§ **WORK INSTRUCTIONS**
Within the records below is a range that opens at the line with "3. Теплые объятия" and closes at the line with "сопровождает своего хозяина на пробежку и". Return that range word for word, both ends included, and only that range.

§ **INFORMATION**
-.-.-

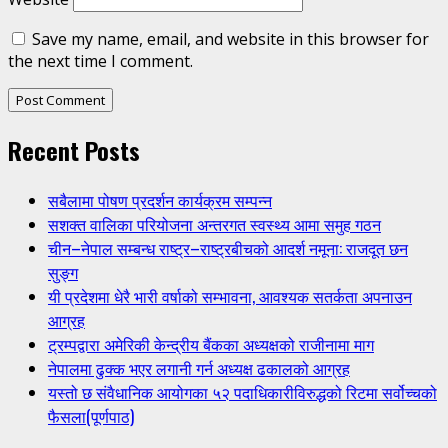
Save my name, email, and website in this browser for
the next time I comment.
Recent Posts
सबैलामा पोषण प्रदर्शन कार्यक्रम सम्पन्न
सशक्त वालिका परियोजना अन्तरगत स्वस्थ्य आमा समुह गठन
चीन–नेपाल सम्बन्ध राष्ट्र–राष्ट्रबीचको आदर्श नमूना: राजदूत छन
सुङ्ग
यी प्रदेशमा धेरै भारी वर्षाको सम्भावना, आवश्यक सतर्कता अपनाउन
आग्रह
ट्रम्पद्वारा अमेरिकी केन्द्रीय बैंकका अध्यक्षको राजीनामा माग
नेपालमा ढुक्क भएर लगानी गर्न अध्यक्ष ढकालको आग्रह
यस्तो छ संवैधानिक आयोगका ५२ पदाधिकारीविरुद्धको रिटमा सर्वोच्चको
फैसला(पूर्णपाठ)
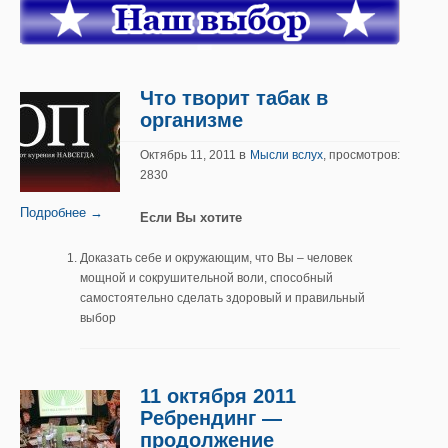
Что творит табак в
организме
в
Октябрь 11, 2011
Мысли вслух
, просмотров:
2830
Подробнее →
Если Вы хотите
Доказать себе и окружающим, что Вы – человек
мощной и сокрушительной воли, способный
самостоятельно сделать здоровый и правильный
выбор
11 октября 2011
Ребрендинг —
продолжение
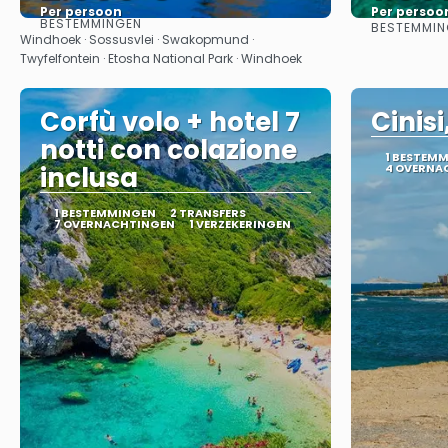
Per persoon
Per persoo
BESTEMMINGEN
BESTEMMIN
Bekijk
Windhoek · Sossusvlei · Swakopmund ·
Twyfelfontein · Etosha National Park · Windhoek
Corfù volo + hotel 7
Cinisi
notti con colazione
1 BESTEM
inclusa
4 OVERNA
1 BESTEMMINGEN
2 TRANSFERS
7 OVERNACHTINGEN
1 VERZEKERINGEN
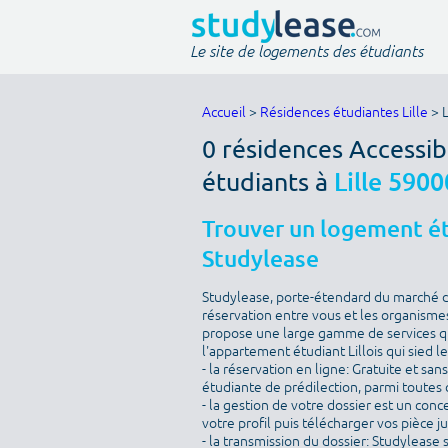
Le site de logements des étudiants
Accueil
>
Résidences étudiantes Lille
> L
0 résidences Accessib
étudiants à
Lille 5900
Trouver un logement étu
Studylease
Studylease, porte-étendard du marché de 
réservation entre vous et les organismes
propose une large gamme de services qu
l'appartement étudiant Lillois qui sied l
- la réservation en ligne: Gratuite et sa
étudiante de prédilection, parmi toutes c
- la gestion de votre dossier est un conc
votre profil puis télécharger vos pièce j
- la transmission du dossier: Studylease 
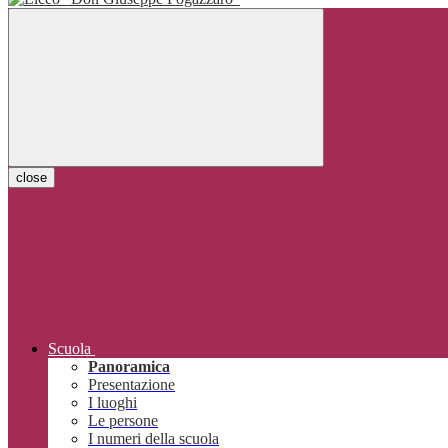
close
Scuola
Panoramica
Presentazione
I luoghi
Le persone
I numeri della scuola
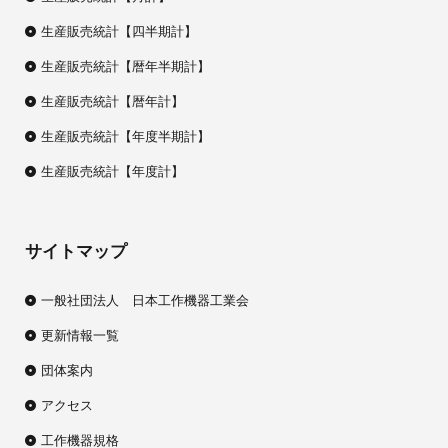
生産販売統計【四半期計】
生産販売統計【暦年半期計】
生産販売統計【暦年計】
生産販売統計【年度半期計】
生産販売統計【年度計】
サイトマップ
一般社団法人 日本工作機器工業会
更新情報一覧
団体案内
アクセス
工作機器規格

-.-.-

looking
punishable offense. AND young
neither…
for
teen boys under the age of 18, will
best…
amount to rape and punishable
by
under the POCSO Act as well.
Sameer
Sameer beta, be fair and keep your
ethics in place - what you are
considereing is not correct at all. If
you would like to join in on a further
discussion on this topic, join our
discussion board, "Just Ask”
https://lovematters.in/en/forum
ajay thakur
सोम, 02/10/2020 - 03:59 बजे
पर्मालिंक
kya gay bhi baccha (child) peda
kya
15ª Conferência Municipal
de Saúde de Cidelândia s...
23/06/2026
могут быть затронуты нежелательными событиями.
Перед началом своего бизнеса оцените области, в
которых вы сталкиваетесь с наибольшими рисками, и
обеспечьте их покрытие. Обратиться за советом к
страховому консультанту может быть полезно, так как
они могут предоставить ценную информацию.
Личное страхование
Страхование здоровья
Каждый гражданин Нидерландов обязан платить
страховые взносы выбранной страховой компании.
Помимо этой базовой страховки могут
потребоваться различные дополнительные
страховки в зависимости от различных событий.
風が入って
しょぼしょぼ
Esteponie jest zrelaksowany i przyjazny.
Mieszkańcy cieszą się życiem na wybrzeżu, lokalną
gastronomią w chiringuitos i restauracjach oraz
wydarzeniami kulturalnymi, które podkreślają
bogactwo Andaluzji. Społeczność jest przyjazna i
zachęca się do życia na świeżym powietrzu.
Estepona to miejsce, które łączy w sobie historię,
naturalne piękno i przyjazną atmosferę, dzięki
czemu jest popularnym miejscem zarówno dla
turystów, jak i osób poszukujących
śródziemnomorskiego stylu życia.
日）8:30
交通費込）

-.-.-

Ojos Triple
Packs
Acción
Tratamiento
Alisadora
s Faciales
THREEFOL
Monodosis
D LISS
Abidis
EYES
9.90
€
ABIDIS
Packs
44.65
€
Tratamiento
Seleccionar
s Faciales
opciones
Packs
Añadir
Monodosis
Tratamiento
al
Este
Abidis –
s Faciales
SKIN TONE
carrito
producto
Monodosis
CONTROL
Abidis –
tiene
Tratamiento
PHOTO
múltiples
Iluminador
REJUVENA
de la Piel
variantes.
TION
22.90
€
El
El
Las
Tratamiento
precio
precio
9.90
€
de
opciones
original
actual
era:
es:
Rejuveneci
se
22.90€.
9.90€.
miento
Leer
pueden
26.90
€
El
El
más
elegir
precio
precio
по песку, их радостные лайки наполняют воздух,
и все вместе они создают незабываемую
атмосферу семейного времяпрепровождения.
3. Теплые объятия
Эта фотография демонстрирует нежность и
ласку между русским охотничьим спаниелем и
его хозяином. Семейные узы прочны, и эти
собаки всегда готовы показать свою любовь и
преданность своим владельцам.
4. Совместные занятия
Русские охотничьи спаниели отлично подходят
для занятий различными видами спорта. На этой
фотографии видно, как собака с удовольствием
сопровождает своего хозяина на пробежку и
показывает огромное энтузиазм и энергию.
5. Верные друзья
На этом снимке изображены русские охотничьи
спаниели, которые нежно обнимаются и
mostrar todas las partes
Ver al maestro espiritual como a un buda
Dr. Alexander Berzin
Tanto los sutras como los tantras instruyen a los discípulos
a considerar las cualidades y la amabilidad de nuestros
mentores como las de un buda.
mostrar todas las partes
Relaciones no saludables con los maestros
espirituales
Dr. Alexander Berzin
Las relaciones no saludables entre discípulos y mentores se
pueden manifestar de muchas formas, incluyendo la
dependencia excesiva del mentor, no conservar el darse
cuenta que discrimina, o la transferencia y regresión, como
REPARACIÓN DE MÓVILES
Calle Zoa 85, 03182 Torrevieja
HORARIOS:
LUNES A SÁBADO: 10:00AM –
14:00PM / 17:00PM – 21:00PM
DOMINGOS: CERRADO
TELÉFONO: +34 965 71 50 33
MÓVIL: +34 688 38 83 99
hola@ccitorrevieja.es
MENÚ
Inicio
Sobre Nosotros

-.-.-

§ **REPLY**
3. Теплые объятия
Эта фотография демонстрирует нежность и
ласку между русским охотничьим спаниелем и
его хозяином. Семейные узы прочны, и эти
собаки всегда готовы показать свою любовь и
преданность своим владельцам.
4. Совместные занятия
Русские охотничьи спаниели отлично подходят
для занятий различными видами спорта. На этой
фотографии видно, как собака с удовольствием
сопровождает своего хозяина на пробежку и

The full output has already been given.